On 17/12/2018 09:11, Jovanovska Sashka wrote:
Dear all,
We are a group of developers from Macedonia, who are currently working
with JenaDB. We are trying to implement Jena in our project and we did
a lot of research and decided that this may be the best approach for
us. The requirement for choosing of suitable database was defined to
store data about objects with their classes and attributes. The
database needs to be chosen in that way so it has the highest
(fastest) performance concerning RDF data, so objects can be retrieved
in shortest time possible. The analysis for choosing database have
shown that JENA TDB is the right approach for storing RDF data model,
which as triple store technology is shown as best option for RDF
structures (subject, predicate and object). It is concluded that the
JENA TDB database is capable to persist all objects according to
profile defined classes.
1. We have three environments. Their configurations are:
1.1 CPU 4 cores @ 2.2 GHz
1.2 16Gb - RAM
1.3 100Gb - Disk
2.1 CPU 16 cores @ 2.0 GHz
2.2 96Gb - RAM
2.3 500Gb - Disk
3.1 CPU 4 cores @ 3.2 GHz
3.2 16Gb - RAM
3.3 320Gb - SSD Disk
SSD is better especially when adding in multiple transactions.

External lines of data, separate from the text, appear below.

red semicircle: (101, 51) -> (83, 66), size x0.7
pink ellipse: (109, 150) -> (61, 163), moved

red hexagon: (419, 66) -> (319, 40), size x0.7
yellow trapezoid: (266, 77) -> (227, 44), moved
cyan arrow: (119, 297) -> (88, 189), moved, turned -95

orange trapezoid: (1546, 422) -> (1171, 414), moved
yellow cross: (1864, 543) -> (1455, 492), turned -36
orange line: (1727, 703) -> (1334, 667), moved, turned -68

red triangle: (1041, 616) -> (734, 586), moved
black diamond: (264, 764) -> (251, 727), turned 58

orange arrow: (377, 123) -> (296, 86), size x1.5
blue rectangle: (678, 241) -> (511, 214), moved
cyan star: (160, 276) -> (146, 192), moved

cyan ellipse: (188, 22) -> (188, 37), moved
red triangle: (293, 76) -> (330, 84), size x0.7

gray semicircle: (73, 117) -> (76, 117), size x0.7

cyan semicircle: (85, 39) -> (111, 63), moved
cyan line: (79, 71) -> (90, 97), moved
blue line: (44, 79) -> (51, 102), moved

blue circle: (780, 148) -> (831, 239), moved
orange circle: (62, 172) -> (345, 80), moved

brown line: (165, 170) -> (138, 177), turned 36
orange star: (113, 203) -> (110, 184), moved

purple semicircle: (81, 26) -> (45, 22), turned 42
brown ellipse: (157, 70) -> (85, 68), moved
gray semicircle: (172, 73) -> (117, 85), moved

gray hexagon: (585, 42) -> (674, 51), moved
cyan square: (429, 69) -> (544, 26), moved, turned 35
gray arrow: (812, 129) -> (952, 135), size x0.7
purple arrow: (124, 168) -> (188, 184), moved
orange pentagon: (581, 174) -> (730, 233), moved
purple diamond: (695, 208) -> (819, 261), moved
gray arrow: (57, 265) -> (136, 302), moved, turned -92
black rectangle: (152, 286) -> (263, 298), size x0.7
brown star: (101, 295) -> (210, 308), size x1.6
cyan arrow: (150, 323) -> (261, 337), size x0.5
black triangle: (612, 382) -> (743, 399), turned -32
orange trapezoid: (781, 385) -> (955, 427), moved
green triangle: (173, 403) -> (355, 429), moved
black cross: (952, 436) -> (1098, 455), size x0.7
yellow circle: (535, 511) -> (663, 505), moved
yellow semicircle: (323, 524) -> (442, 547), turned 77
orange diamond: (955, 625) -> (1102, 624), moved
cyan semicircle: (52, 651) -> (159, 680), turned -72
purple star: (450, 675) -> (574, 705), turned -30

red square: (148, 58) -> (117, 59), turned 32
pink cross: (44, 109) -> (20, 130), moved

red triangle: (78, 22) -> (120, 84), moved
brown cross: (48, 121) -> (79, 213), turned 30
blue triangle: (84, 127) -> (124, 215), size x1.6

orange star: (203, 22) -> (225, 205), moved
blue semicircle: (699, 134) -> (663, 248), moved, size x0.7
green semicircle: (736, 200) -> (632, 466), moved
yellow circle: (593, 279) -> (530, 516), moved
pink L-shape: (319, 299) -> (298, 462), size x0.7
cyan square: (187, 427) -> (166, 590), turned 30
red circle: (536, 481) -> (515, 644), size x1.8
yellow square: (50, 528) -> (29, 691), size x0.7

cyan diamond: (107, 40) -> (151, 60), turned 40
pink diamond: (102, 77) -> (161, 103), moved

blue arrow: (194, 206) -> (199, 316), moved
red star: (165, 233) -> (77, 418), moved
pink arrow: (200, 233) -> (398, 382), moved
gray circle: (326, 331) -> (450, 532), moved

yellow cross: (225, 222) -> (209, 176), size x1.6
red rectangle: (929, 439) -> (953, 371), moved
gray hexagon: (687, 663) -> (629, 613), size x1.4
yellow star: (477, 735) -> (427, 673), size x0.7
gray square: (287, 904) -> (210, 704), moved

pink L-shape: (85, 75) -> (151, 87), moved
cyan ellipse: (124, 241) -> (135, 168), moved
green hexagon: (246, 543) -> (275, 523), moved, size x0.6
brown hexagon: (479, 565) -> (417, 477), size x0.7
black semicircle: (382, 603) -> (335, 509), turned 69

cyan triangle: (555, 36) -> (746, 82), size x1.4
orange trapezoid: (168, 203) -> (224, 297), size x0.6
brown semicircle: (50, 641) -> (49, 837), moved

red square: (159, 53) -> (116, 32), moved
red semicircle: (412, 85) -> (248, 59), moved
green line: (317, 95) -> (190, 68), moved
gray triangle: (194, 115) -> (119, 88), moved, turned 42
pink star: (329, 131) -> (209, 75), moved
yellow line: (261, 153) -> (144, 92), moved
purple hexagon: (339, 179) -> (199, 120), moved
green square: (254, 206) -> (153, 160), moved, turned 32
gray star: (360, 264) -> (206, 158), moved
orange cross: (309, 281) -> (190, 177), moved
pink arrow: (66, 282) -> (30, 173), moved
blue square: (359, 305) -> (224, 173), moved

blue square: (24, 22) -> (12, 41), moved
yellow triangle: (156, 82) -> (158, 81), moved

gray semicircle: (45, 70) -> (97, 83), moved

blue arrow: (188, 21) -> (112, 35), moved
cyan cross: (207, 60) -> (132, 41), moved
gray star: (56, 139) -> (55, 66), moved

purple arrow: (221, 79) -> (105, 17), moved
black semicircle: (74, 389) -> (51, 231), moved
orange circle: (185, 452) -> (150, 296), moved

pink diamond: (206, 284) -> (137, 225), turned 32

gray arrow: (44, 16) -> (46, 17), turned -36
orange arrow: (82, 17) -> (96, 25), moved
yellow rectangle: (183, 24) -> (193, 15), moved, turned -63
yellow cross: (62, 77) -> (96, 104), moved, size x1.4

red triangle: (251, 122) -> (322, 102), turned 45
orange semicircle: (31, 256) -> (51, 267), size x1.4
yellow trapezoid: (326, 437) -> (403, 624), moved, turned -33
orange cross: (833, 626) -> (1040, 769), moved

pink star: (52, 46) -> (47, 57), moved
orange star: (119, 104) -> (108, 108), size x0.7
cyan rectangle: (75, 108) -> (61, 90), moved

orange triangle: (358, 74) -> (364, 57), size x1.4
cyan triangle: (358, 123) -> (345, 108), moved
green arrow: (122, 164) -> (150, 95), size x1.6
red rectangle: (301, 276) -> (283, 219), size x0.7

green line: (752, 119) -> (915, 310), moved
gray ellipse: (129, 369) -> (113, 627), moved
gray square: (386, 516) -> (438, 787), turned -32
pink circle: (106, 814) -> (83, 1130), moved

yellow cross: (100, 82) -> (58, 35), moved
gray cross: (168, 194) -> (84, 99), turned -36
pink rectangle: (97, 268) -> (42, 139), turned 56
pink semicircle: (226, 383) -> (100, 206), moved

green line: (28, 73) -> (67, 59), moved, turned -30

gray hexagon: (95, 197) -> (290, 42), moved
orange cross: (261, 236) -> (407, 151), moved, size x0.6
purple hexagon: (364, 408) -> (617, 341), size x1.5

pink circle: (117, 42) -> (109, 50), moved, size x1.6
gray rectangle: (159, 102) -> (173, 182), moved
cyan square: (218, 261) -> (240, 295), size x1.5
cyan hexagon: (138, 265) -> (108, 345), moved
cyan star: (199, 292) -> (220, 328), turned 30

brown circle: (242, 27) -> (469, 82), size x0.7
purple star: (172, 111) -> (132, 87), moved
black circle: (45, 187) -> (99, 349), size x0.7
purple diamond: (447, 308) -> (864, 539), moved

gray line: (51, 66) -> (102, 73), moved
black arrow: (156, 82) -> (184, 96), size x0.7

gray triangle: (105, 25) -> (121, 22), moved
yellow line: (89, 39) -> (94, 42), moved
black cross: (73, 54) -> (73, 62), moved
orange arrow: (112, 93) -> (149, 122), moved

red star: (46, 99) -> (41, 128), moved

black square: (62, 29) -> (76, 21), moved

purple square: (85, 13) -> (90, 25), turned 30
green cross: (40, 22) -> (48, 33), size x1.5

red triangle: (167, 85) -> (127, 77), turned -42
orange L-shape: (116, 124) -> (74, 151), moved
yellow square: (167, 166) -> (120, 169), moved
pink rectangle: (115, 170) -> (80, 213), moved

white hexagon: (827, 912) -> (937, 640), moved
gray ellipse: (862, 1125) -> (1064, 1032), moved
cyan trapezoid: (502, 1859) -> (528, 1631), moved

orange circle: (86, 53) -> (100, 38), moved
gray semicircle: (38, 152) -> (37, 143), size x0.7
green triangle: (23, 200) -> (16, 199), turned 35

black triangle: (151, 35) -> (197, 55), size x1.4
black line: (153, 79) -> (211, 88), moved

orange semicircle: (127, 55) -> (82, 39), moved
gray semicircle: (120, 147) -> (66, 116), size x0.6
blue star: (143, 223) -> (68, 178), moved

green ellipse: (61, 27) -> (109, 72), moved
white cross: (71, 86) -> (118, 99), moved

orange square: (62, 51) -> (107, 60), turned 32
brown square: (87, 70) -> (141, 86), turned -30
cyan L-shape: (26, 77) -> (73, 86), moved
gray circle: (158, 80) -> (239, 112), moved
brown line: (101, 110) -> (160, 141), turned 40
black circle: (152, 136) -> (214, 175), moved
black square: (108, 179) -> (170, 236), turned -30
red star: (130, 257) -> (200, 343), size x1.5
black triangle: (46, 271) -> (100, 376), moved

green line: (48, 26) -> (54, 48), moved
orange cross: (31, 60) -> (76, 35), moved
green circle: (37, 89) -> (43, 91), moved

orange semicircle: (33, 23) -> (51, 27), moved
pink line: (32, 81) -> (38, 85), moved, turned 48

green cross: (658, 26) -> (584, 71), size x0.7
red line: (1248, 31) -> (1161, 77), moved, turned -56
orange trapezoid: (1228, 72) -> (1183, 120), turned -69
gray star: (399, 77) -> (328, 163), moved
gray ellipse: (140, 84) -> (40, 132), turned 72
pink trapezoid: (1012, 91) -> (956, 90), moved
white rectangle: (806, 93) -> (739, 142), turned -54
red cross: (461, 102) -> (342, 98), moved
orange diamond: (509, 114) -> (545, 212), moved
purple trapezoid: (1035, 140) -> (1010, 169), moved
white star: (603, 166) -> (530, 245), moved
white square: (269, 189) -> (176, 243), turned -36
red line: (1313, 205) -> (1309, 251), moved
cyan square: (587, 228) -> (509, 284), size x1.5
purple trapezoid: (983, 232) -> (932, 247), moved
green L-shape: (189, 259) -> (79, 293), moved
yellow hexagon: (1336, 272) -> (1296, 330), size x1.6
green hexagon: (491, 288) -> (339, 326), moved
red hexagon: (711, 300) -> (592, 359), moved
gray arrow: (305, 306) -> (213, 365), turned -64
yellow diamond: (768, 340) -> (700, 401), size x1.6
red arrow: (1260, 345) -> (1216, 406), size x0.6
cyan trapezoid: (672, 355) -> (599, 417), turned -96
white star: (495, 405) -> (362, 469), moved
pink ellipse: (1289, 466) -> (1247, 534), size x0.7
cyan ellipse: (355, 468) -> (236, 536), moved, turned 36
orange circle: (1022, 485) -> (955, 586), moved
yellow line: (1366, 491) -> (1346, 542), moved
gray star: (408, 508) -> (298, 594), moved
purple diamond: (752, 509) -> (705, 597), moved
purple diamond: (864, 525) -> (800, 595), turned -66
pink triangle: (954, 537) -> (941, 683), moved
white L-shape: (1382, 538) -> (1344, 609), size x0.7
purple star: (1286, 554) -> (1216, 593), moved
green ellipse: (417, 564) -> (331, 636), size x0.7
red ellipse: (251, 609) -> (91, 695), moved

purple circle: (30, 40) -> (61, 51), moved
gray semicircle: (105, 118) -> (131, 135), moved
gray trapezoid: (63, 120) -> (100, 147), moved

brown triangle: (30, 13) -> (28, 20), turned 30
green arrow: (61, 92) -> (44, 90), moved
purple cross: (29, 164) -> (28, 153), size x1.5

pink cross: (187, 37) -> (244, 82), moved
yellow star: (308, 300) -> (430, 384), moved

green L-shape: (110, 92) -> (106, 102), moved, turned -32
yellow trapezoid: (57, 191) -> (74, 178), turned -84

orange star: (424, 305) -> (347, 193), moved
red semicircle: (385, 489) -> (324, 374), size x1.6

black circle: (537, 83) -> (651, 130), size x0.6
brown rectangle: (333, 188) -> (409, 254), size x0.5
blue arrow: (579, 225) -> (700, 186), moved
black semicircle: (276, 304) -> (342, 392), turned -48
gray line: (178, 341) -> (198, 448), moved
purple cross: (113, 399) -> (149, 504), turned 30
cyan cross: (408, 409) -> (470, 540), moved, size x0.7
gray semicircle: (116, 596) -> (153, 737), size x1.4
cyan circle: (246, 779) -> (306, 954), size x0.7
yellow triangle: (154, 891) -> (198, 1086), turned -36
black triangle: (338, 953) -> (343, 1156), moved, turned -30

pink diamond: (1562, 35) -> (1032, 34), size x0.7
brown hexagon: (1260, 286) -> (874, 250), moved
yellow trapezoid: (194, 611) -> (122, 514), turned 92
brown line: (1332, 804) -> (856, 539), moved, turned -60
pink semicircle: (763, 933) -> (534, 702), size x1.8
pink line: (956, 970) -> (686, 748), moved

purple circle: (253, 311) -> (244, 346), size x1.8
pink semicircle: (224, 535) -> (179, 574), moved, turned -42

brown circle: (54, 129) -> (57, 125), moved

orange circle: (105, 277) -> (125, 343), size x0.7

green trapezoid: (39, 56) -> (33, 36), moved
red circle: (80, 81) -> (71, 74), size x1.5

Which setup was used to produce the figures?
We are using Jena version 3.6
The current Jena release is 3.9.0.
Are you using Fuseki or running TDB in your application?
2. We are working on system that will contain data for objects with
unique object ID - mRID (Master Resource ID). The main goal of the
system is exchange of those objects between more systems. Importing of
model from file goes from model.write and with that is creating a
dataset. Also we are creating single objects with insert. Attached are
examples of our model, together with its namespaces.
3. Our objectives on terms of speed are for create and get to be less
then 30ms, and fully load database with 100M objects (~500M triplets).
Also we need to make export of the database, with correct tag names
from namespace of the objects (currently we receive all of them with
rdf:Description tag)
rdf:Description is not RDF data - it is part of the RDFXML format. You
can write out the database in RDF/XML (use RDFFormat.RDFXML_PLAIN, not
the default "pretty" format) if you want but other formats are more
efficient and more readable and are the same RDF data.
4. Currently we are getting numbers like 200ms or more for creating of
1 object and we think that we have reached the load limit of the
database which is currently full with 80 million objects.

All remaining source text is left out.